On l’attendait ! Pile deux ans après la sortie du suprême Calm Black Water, les oracles des abysses refond surface pour nous offrir leur troisième prophétie. Un album une fois et demi plus long que le précédent, mais tout aussi profond. Un subtil mélange de mélodies atmosphériques envoûtantes entrecoupées de séquences distordues dévastatrices, que nos quatre amis de Chicago auront eu le bon sens d’intituler Chaotic Divine.
En juillet 2020, petite frustration en découvrant Infected Ambient Works, qui comme son nom l’indique, n’arbore que la facette ambiance du groupe. Vingt-six pistes (quand même) et pas une once de distorsion, pas un seul lâché de riff brutal, mais une farandole d’œuvres instrumentales planantes tout droit issue de l’éther. En y regardant de plus près, il s’agit d’un split entre REZN et Catechism, qui s’avère être le projet solo du claviériste, saxophoniste, percussionniste du groupe Spencer Ouellette. Ouf ! Seulement, trois mois plus tard, on découvre enfin le nouvel opus du quatuor américain, et c’est une bénédiction.
Pour comprendre la recette du groupe alliant les ambiances cosmiques et la lourdeur du doom, il suffit d’écouter l’introduction de Chaotic Divine : « Emerging ». Une pièce au tempo lent, à la rythmique lancinante qui monte dans un crescendo ténébreux où la voix du guitariste Rob McWilliams nous envoûte tout autant que la funèbre mélodie. Puis soudain, les eaux tumultueuses s’apaisent, et nous voilà en surface. La batterie qui cognait juste avant joue désormais en retrait, caressante, effleurant à peine la surface de ses cymbales. La basse roucoule, et les lourds riffs de guitare se sont substitués à un phrasé distant, comme la lueur d’une silhouette que l’on devine au loin sans en appréhender les contours. Nous y sommes. La substance d’REZN, c’est cette alternance, cette dichotomie, cet affrontement permanent entre deux forces qui se muent l’une dans l’autre, qui dansent.
Le passage de « Clear I » à « Optic Echo » en est un autre exemple. La première est un interlude psyché et contemplative, mais dans un registre sinistre ; l’objet de contemplation inspire le malaise, le bizarre davantage que le tripe cosmique. La seconde en revanche, libère toute l’énergie retenue jusqu’alors, exhibe toutes les craintes dissimulées à coup de doom puissant. Le saxophone et la voix ont beau apporter une certaine douceur, l’ensemble demeure d’une violence délicieuse.
Si jusqu’à maintenant, nous évoluons en terrain connu (« Inner Architecture » aurait tout aussi bien pu s’inscrire parmi les dix pistes du premier album Let It Burn), Chaotic Divine apporte aussi son lot de nouveautés ; ou plutôt les témoins de l’évolution du quatuor.

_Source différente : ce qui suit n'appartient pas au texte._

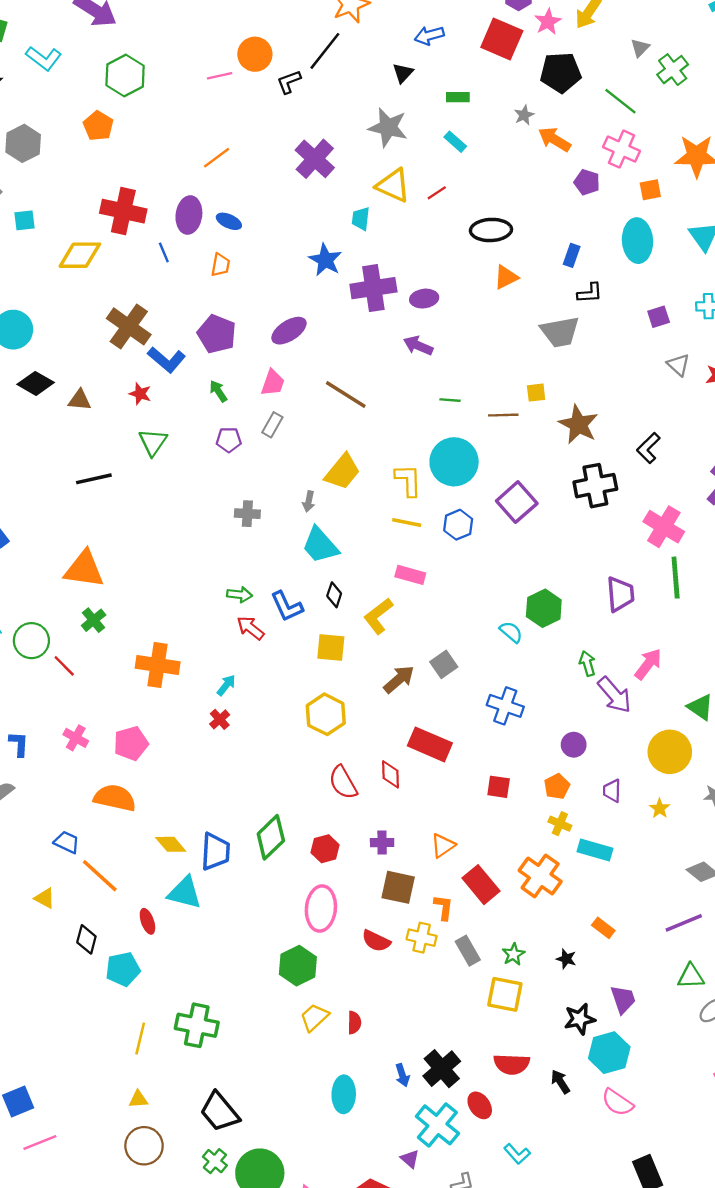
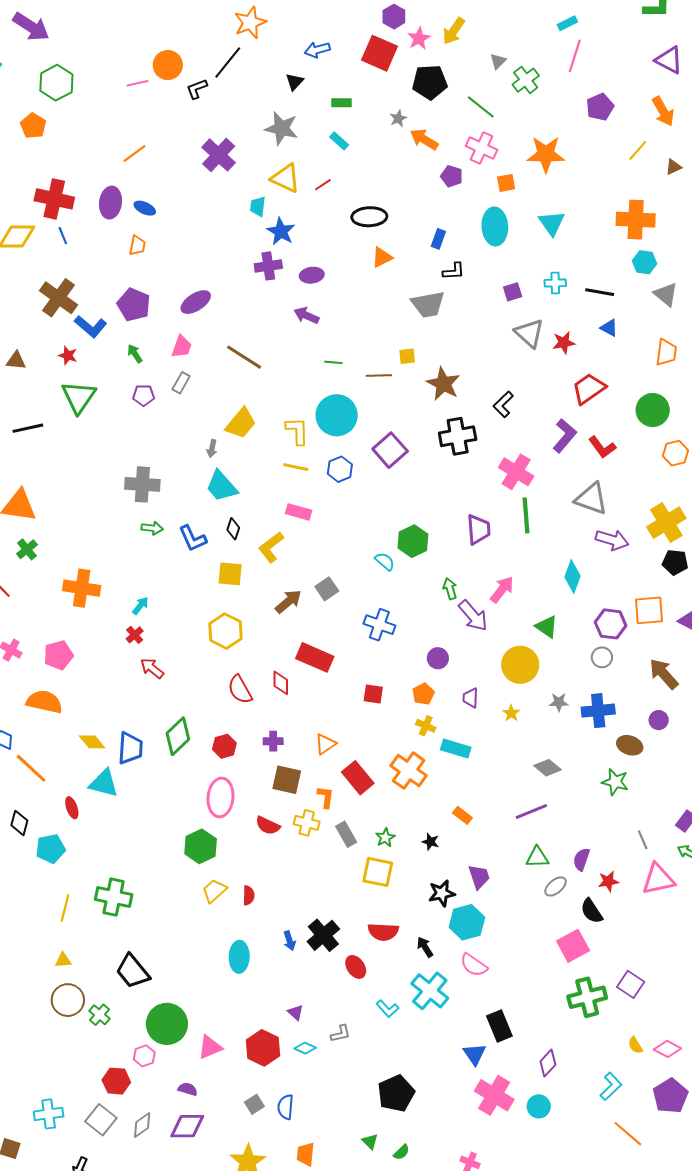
blue line: (164, 252) -> (63, 236), moved
blue star: (325, 260) -> (281, 231), moved
purple cross: (373, 288) -> (268, 266), size x0.7
gray triangle: (678, 365) -> (529, 333), size x1.5
green triangle: (153, 442) -> (79, 397), size x1.4
gray cross: (247, 514) -> (142, 484), moved, size x1.6
red arrow: (250, 628) -> (152, 668), moved
cyan cross: (437, 1125) -> (430, 991), moved
green cross: (215, 1161) -> (99, 1015), moved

Il y a tout d’abord le magnifique groove de « Garden Green » avec cette basse si ronde, si chaleureuse, tout en énergie contenue et qui évoque presque, je dis bien presque, une sorte de noir reggae des profondeurs. Cette piste enchaine à merveille sur « The Door Opens » où l’on est cette fois accueilli par une voix beaucoup plus bourrue et altérante qu’à l’habitude. Un chant grinçant et déchaîné qui renforcera le propos du morceau. Puis il y a « Scarab », un titre survolté au regard des précédents, et comme le groupe en compte peu. Un titre avec matière a remuer les foules lors des lives.
Le moins que l’on puisse dire, c’est qu’Off The Record aura eu le nez creux en signant à nouveau REZN. Le groupe s’épanouit au croisement de la puissance de Monolord, des ambiances cosmiques de Mars Red Sky, tout en apportant une pâte unique lui octroyant tout son charme. L’expérience REZN c’est accepter de découvrir un univers sombre, empli de bizarreries, de merveilles oubliées à dessein ; c’est plonger au cœur d’un abysse sans fond, où évoluent des créatures gigantesques et pas franchement bienveillantes. Une expérience que je ne peux que vous recommander.